Another week gone by...
I am starting my day a little differently today. It is Saturday morning at 6:40 am. My work day has just begun and I have decided to blog first thing and see how that sets the mood for the day. I am not wanting to be here today... really I am not wanting to be here any day... but today especially. We have been having our whole office repainted (the interior) and it looks like today is the day they are going to be doing more work on the room I work in.... yeah for 12 hours breathing in paint fumes! This place is such a hole it's unbelievable, really. What little consideration is given to the health of the employees blows my mind. Anyhoo. I do not want to spend my whole blogging time bitching about the job you all know that I hate. I would rather catch you up on the events of the week.
This has been a pretty intense week for me. I applied for two more direct care jobs. One at Spurwink and one at Creative Works. My goal is to find and apply for 2 appropriate jobs a week until I am out of here. It makes me feel good and productive when I have actions to take on a weekly basis. Makes it a little easier to spend the time I have to here in the interum.
I had therapy on Wednesday and we talked a lot about my issues with body image, sexuality and intimacy. Very intense. What I think I have discovered is that I never really developed on a emotional level when it comes to sex. I spent my adolecent years trying to fill a role and please everyone and find the place that I fit that I never accepted myself just as I was and never had the chance to explore sexuality in a safe way. Now here I am at 27 and married and competely out of touch with my body. SO I am going back! My husband and I are going back to the teen years with our physical relationship so that I can explore and become comfortable and learn more about myself. I never had the high school boyfriend or the giggling sexual exploration. My experiences were all very intense and alot of them traumatic. I am very excited about this! On the other front in dealing with my self esteem and body image issues I am working on a mixed media painting to express acceptance of my body as it is right now. All the curves and roundness and beauty of the body I am blessed with. It is going to be a long process pulling all the images out of my head and getting them on the canvas but I spent 2 days this week working on the background and I am really pleased with it thus far. The other thing that I am doing in this arena is next week my dear friend Miranda is going to help me to update my wardrobe with clothing that really fits my body now and makes me feel good. I have avoided purchasing new clothes because of my deep desire to be smaller and now all of my clothing is ill fitting and ratty and i done care for much of any of it. Clothes shopping has always been challenging for me... not one of my favorite hobbies and I am so fortunate to have Miranda who is a master shopper not to mention fashion expert to help me on this part of my journey! So that is where the healing is at this week.
I also saw a chiropractor for the first time this week which was very enlighteneing. I have alot of upper back and neck pain which I have attributed to job stress and working at the computer. However it looks as though it can be more attributed to the way I walk and breathe. My body still functions in the "fight or flight" response because of my PTSD. I knew that my emotions were ruled by the PTSD and my hormones but had no idea that my physical movements were as well.

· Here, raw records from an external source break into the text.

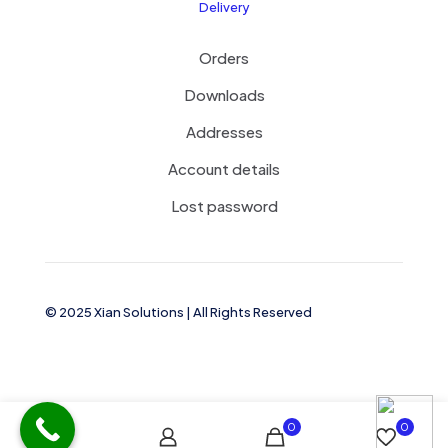
Delivery
Orders
Downloads
Addresses
Account details
Lost password
© 2025 Xian Solutions | All Rights Reserved
0
0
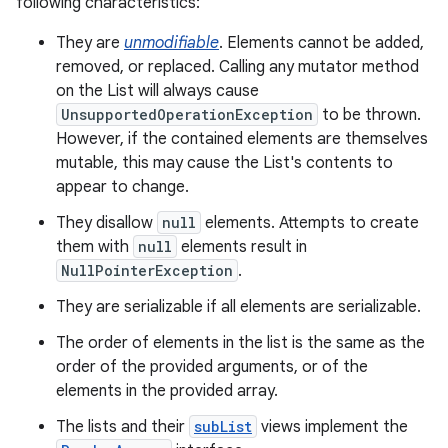
following characteristics:
They are
unmodifiable
. Elements cannot be added,
removed, or replaced. Calling any mutator method
on the List will always cause
UnsupportedOperationException
to be thrown.
However, if the contained elements are themselves
mutable, this may cause the List's contents to
appear to change.
nits
They disallow
null
elements. Attempts to create
them with
null
elements result in
NullPointerException
.
They are serializable if all elements are serializable.
The order of elements in the list is the same as the
order of the provided arguments, or of the
elements in the provided array.
The lists and their
subList
views implement the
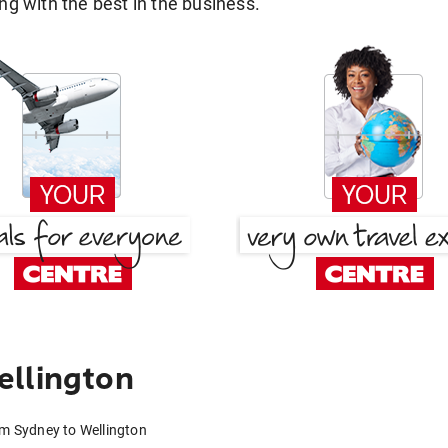
g with the best in the business.
ellington
om Sydney to Wellington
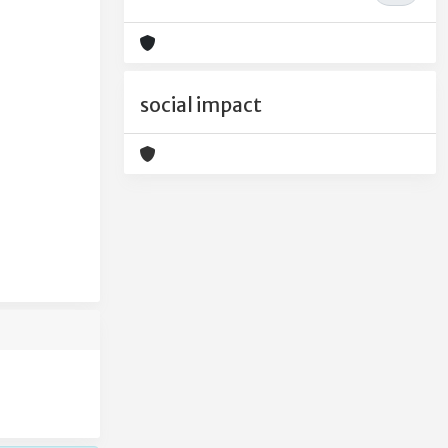
social impact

SOOO I have 4 excercises to work with daily: deep belly breathing, tummy tucks (sucking in my tummy) Kegal excercises and striding (walking with elongated strides for 1/4 mile per day) These 4 excercises should improve my core stability and support my spine in proper alignment as well as retraining my body out of fight or flight. Very Intense!~ I go back to the chiropractor twice a week for the next two weeks and am pretty excited about all the syronicities... cool.
SO we are also finishing up the AW pretty quick here. I have been doing my morning pages on my work days, which does help with the work stress. I have pretty much abandoned the artist dates and have been using the time in my studio instead. I have stayed up on the reading every week and have done proably 50% of the tasks the past few weeks. I have gained a lot from the process and am glad that I stuck with it. I am sad that I havent been able to stay up with the blogs that I origionally did but most of my computer time was at work on the weekends and now that we are in busy season I do not have that oppurtunity as much. AND once I change jobs I won't have that opportunity at all... ah well I am doing the best that I can to keep all the balls in the air!
OKay blog time for the week is now over. I apologise for any spelling errors, I am not in the mood to go back and re read all this I just hope it is coherent. I hope yall have a wonderful week and I look forward to sharing with you again next weekend!